In the past week (December 17 through 23), the U.S. reported about 1.2 million new cases, according to the CDC.* This amounts to:
- An average of 176,000 new cases each day
- 376 total new cases for every 100,000 Americans
- 42% more new cases than last week (December 10-16)
Last week, America also saw:
- 55,000 new COVID-19 patients admitted to hospitals (17 for every 100,000 people)
- 8,500 new COVID-19 deaths (2.6 for every 100,000 people)
- 73% of new cases are Omicron-caused (as of December 18)
- An average of 1.4 million vaccinations per day (including booster shots; per Bloomberg)
*This week’s update is based on data as of Thursday, December 23; I typically utilize the CDC’s Friday updates, but the agency is not updating any data from Friday through Sunday this week due to the Christmas holiday.
Last week, the Omicron surge had clearly arrived; this week, it’s picking up steam. Nationwide, the U.S. reported well over one million new cases this week—more than a 40% increase from last week. 244,000 cases were reported on Thursday alone, and the daily new case average is now higher than at any point during the Delta surge.
Hospitalization and death numbers have yet to increase so sharply: the number of new COVID-19 patients admitted to hospitals this week is up less than 1%, and the number of new COVID-19 deaths is up by about 4%.

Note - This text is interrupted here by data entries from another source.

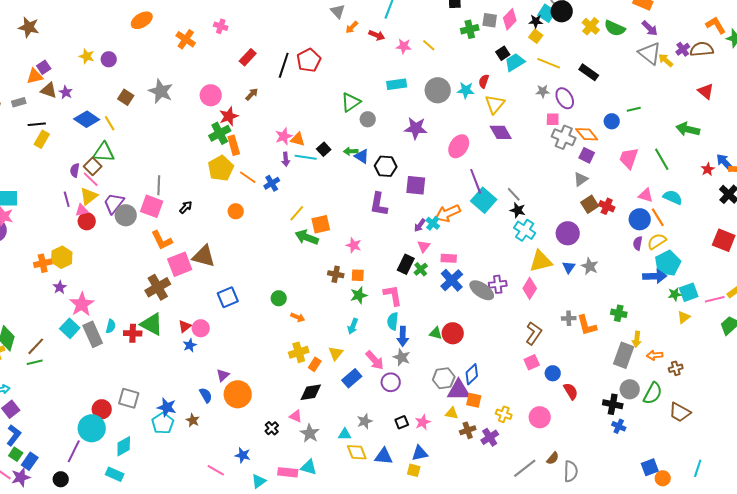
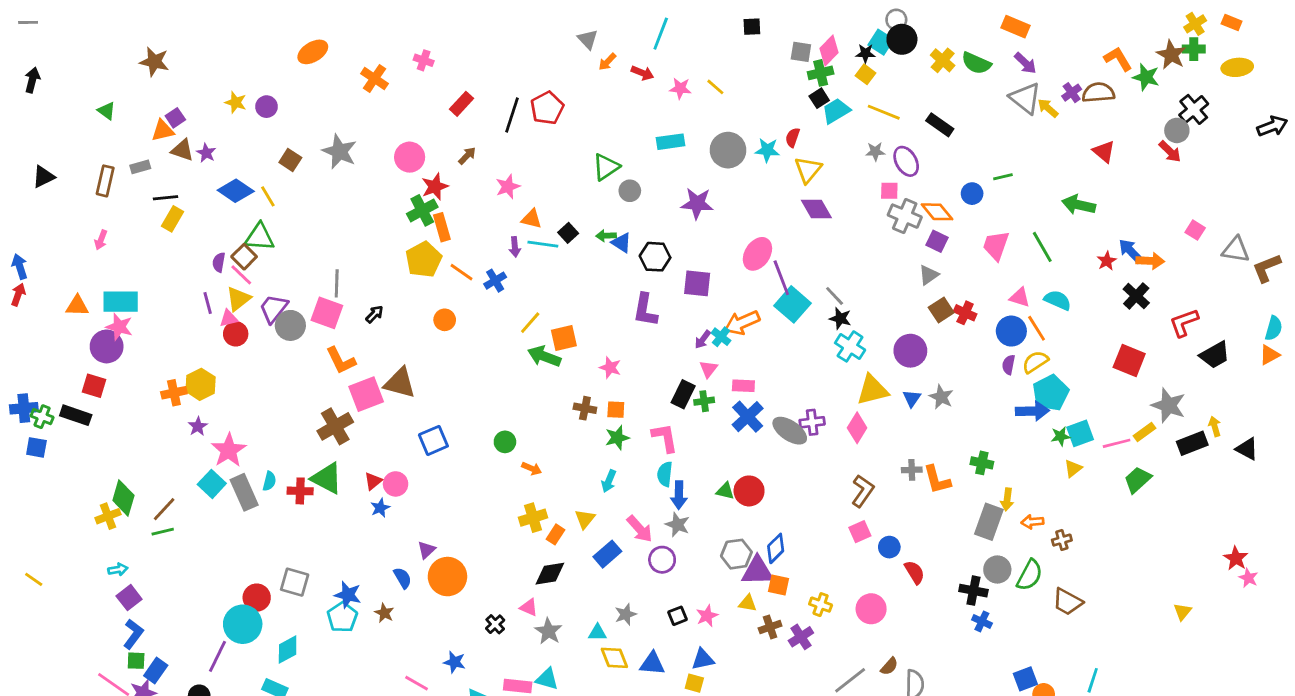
green cross: (470, 29) -> (821, 73), moved
pink star: (284, 136) -> (508, 187), moved
pink ellipse: (459, 146) -> (757, 254), moved
green cross: (421, 269) -> (704, 401), turned 32
green square: (16, 454) -> (136, 661), turned -32

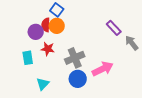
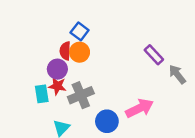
purple circle: (36, 32) -> (57, 69), moved
red star: (48, 49) -> (57, 86), moved
gray cross: (75, 58) -> (81, 95), moved

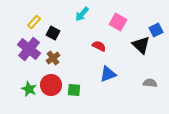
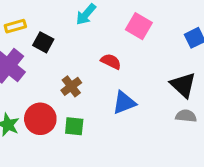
yellow rectangle: (34, 22) -> (15, 26), turned 32
black triangle: (141, 45) -> (183, 85), moved
brown cross: (53, 58) -> (71, 86), moved

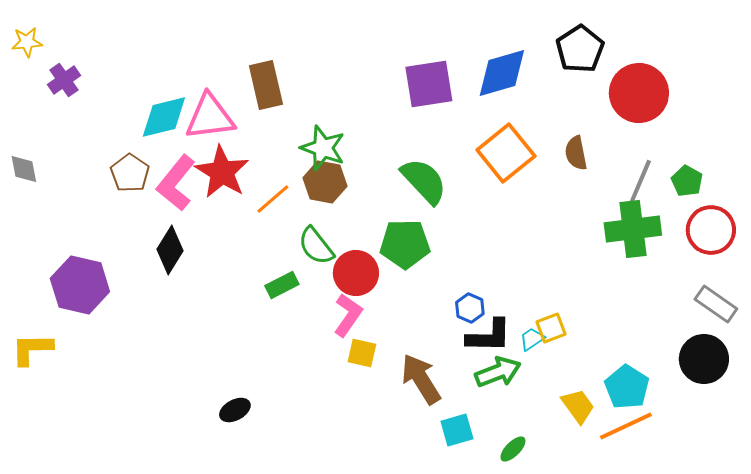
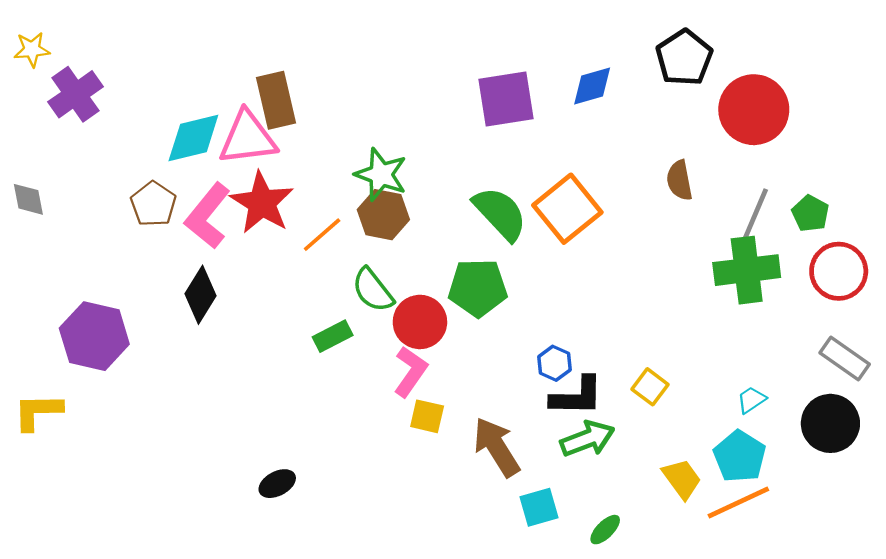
blue diamond: (502, 73) -> (592, 86), size x0.7
purple cross: (64, 80) -> (75, 94), size x1.4
brown rectangle: (266, 85) -> (276, 100), moved
orange square: (506, 153) -> (567, 209), moved
yellow square: (551, 328) -> (650, 387), turned -32
cyan trapezoid: (532, 339) -> (751, 400), moved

But when Omicron reaches those Americans who are more vulnerable to COVID-19, they’ll arrive at hospitals already overwhelmed from Delta, the flu, and nearly two years of pandemic burnout. At the same time, Omicron’s incredible capacity to spread will likely cause staffing shortages for many hospitals, as workers get breakthrough cases. On Thursday, the CDC announced that healthcare workers who get sick may shorten their quarantines if their facilities are facing shortages.
New York City continues to be a major Omicron hotspot: according to city data, one in every 100 New Yorkers has tested positive for COVID-19 in the last week. In Manhattan, the number is one in 60. And these numbers don’t include people who tested positive on rapid at-home tests and weren’t able to confirm it with PCR. The city’s test positivity rate is over 10%, indicating that a lot of cases are going unreported in official data.
Washington, D.C. has also emerged as a Omicron hotspot this week, with an average of over 1,000 new cases reported daily in the week ending December 22. That’s more than three times higher than the city’s case record at any other point during the pandemic. Meanwhile, several states have seen their case rates more than double in the past week, according to the latest Community Profile Report: Hawaii, Florida, Louisiana, Georgia, and Maryland.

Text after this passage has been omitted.